Start of Provided data

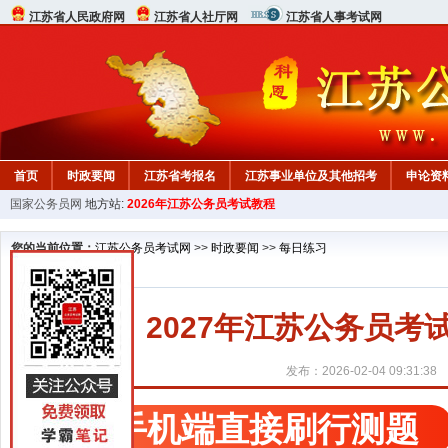
江苏省人民政府网
江苏省人社厅网
江苏省人事考试网
首页
时政要闻
江苏省考报名
江苏事业单位及其他招考
申论资
国家公务员网
地方站:
2026年江苏公务员考试教程
您的当前位置：
江苏公务员考试网
>>
时政要闻
>>
每日练习
2027年江苏公务员考试行
发布：2026-02-04 09:31:38
手机端直接刷行测题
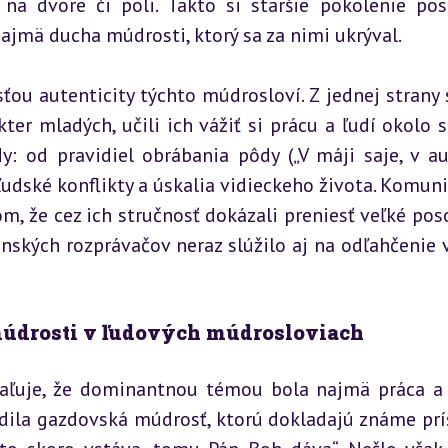
na dvore či poli. Takto si staršie pokolenie pos
ajmä ducha múdrosti, ktorý sa za nimi ukrýval.
ou autenticity týchto múdrosloví. Z jednej strany sl
er mladých, učili ich vážiť si prácu a ľudí okolo se
y: od pravidiel obrábania pôdy („V máji saje, v au
udské konflikty a úskalia vidieckeho života. Komuni
, že cez ich stručnosť dokázali preniesť veľké poso
nských rozprávačov neraz slúžilo aj na odľahčenie v
 múdrosti v ľudových múdrosloviach
ľuje, že dominantnou témou bola najmä práca a 
dila gazdovská múdrosť, ktorú dokladajú známe prís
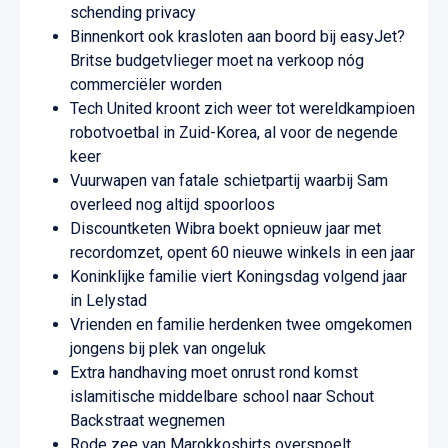
schending privacy
Binnenkort ook krasloten aan boord bij easyJet?
Britse budgetvlieger moet na verkoop nóg
commerciëler worden
Tech United kroont zich weer tot wereldkampioen
robotvoetbal in Zuid-Korea, al voor de negende
keer
Vuurwapen van fatale schietpartij waarbij Sam
overleed nog altijd spoorloos
Discountketen Wibra boekt opnieuw jaar met
recordomzet, opent 60 nieuwe winkels in een jaar
Koninklijke familie viert Koningsdag volgend jaar
in Lelystad
Vrienden en familie herdenken twee omgekomen
jongens bij plek van ongeluk
Extra handhaving moet onrust rond komst
islamitische middelbare school naar Schout
Backstraat wegnemen
Rode zee van Marokkoshirts overspoelt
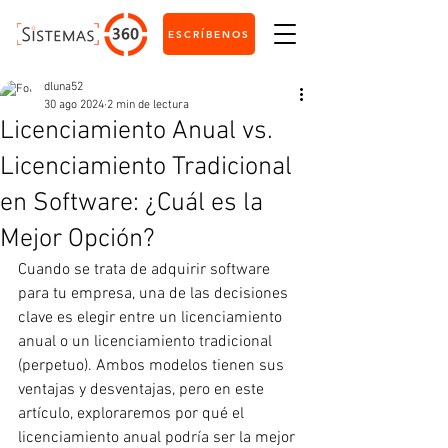
ESCRÍBENOS
dluna52
30 ago 2024
2 min de lectura
Licenciamiento Anual vs.
Licenciamiento Tradicional
en Software: ¿Cuál es la
Mejor Opción?
Cuando se trata de adquirir software 
para tu empresa, una de las decisiones 
clave es elegir entre un licenciamiento 
anual o un licenciamiento tradicional 
(perpetuo). Ambos modelos tienen sus 
ventajas y desventajas, pero en este 
artículo, exploraremos por qué el 
licenciamiento anual podría ser la mejor 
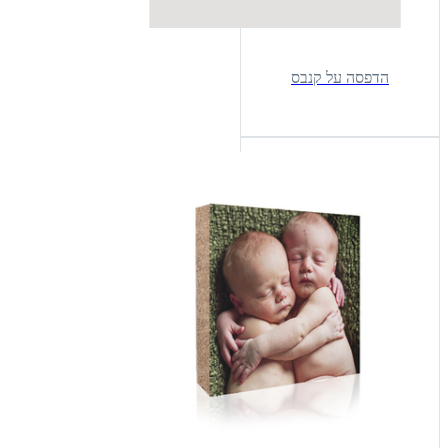
הדפסה על קנבס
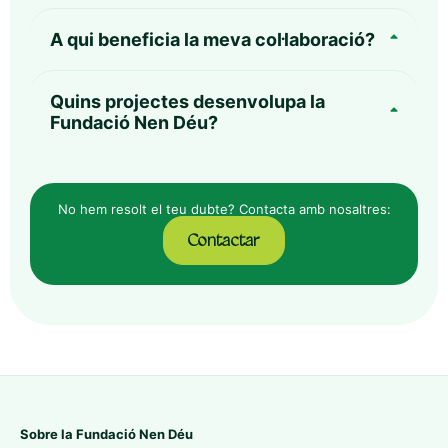
A qui beneficia la meva col·laboració?
Quins projectes desenvolupa la
Fundació Nen Déu?
No hem resolt el teu dubte? Contacta amb nosaltres:
Contactar
Sobre la Fundació Nen Déu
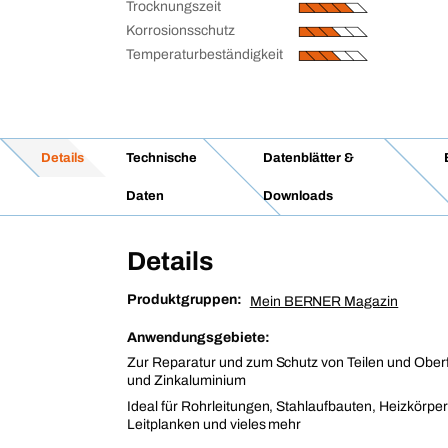
Trocknungszeit
Korrosionsschutz
Temperaturbeständigkeit
Details
Technische
Datenblätter &
Daten
Downloads
Details
Produktgruppen:
Mein BERNER Magazin
Anwendungsgebiete:
Zur Reparatur und zum Schutz von Teilen und Ober
und Zinkaluminium
Ideal für Rohrleitungen, Stahlaufbauten, Heizkörper
Leitplanken und vieles mehr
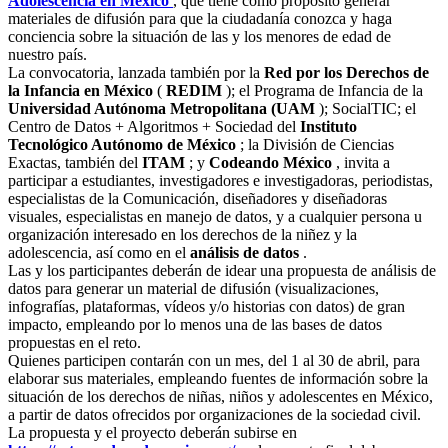
Adolescencia en México
, que tiene como propósito generar
materiales de difusión para que la ciudadanía conozca y haga
conciencia sobre la situación de las y los menores de edad de
nuestro país.
La convocatoria, lanzada también por la
Red por los Derechos de
la Infancia en México
(
REDIM
); el Programa de Infancia de la
Universidad Autónoma Metropolitana (UAM
); SocialTIC; el
Centro de Datos + Algoritmos + Sociedad del
Instituto
Tecnológico Autónomo de México
; la División de Ciencias
Exactas, también del
ITAM
; y
Codeando México
, invita a
participar a estudiantes, investigadores e investigadoras, periodistas,
especialistas de la Comunicación, diseñadores y diseñadoras
visuales, especialistas en manejo de datos, y a cualquier persona u
organización interesado en los derechos de la niñez y la
adolescencia, así como en el
análisis de datos
.
Las y los participantes deberán de idear una propuesta de análisis de
datos para generar un material de difusión (visualizaciones,
infografías, plataformas, vídeos y/o historias con datos) de gran
impacto, empleando por lo menos una de las bases de datos
propuestas en el reto.
Quienes participen contarán con un mes, del 1 al 30 de abril, para
elaborar sus materiales, empleando fuentes de información sobre la
situación de los derechos de niñas, niños y adolescentes en México,
a partir de datos ofrecidos por organizaciones de la sociedad civil.
La propuesta y el proyecto deberán subirse en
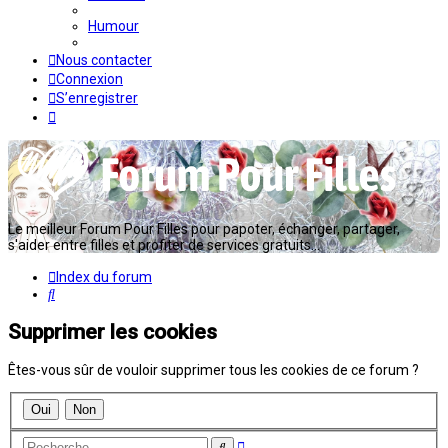
Humour
Nous contacter
Connexion
S’enregistrer
Le meilleur Forum Pour Filles pour papoter, échanger, partager,
s'aider entre filles et profiter de services gratuits...
Index du forum
Rechercher
Supprimer les cookies
Êtes-vous sûr de vouloir supprimer tous les cookies de ce forum ?
Recherche
Rechercher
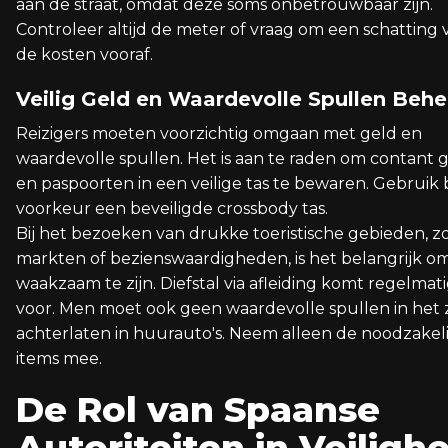
aan de straat, omdat deze soms onbetrouwbaar zijn.
Controleer altijd de meter of vraag om een schatting 
de kosten vooraf.
Veilig Geld en Waardevolle Spullen Behe
Reizigers moeten voorzichtig omgaan met geld en
waardevolle spullen. Het is aan te raden om contant 
en paspoorten in een veilige tas te bewaren. Gebruik b
voorkeur een beveiligde crossbody tas.
Bij het bezoeken van drukke toeristische gebieden, zo
markten of bezienswaardigheden, is het belangrijk o
waakzaam te zijn. Diefstal via afleiding komt regelmat
voor. Men moet ook geen waardevolle spullen in het 
achterlaten in huurauto's. Neem alleen de noodzakel
items mee.
De Rol van Spaanse
Autoriteiten in Veilighe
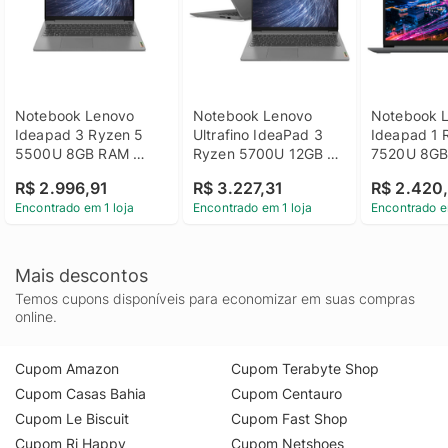
Notebook Lenovo 
Notebook Lenovo 
Notebook L
Ideapad 3 Ryzen 5 
Ultrafino IdeaPad 3 
Ideapad 1 
5500U 8GB RAM 
Ryzen 5700U 12GB 
7520U 8GB
256GB SSD Linux - 
DDR4 SSD 512GB 
SSD 256GB 
R$ 2.996,91
R$ 3.227,31
R$ 2.420
82MFS00100
Linux - 82MFS00600
82X5S001
Encontrado em 1 loja
Encontrado em 1 loja
Encontrado e
Mais descontos
Temos cupons disponíveis para economizar em suas compras
online.
Cupom Amazon
Cupom Terabyte Shop
Cupom Casas Bahia
Cupom Centauro
Cupom Le Biscuit
Cupom Fast Shop
Cupom Ri Happy
Cupom Netshoes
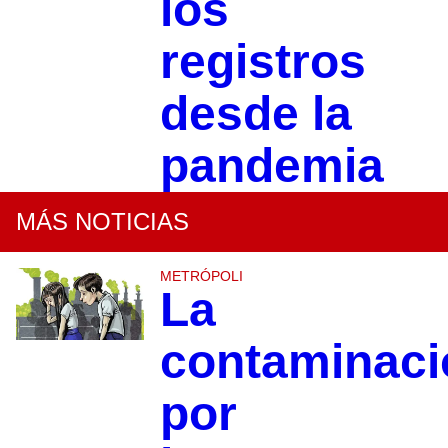
los
registros
desde la
pandemia
MÁS NOTICIAS
METRÓPOLI
La
contaminaci
por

End of Provided data

Instructions for the task: Leaving all pictures out, output exactly the lines of the material above from the line with "propuestas en el reto." to the line with "Êtes-vous sûr de", both included.

Output of the task:
propuestas en el reto.
Quienes participen contarán con un mes, del 1 al 30 de abril, para
elaborar sus materiales, empleando fuentes de información sobre la
situación de los derechos de niñas, niños y adolescentes en México,
a partir de datos ofrecidos por organizaciones de la sociedad civil.
La propuesta y el proyecto deberán subirse en
Humour
Nous contacter
Connexion
S’enregistrer
Le meilleur Forum Pour Filles pour papoter, échanger, partager,
s'aider entre filles et profiter de services gratuits...
Index du forum
Rechercher
Supprimer les cookies
Êtes-vous sûr de vouloir supprimer tous les cookies de ce forum ?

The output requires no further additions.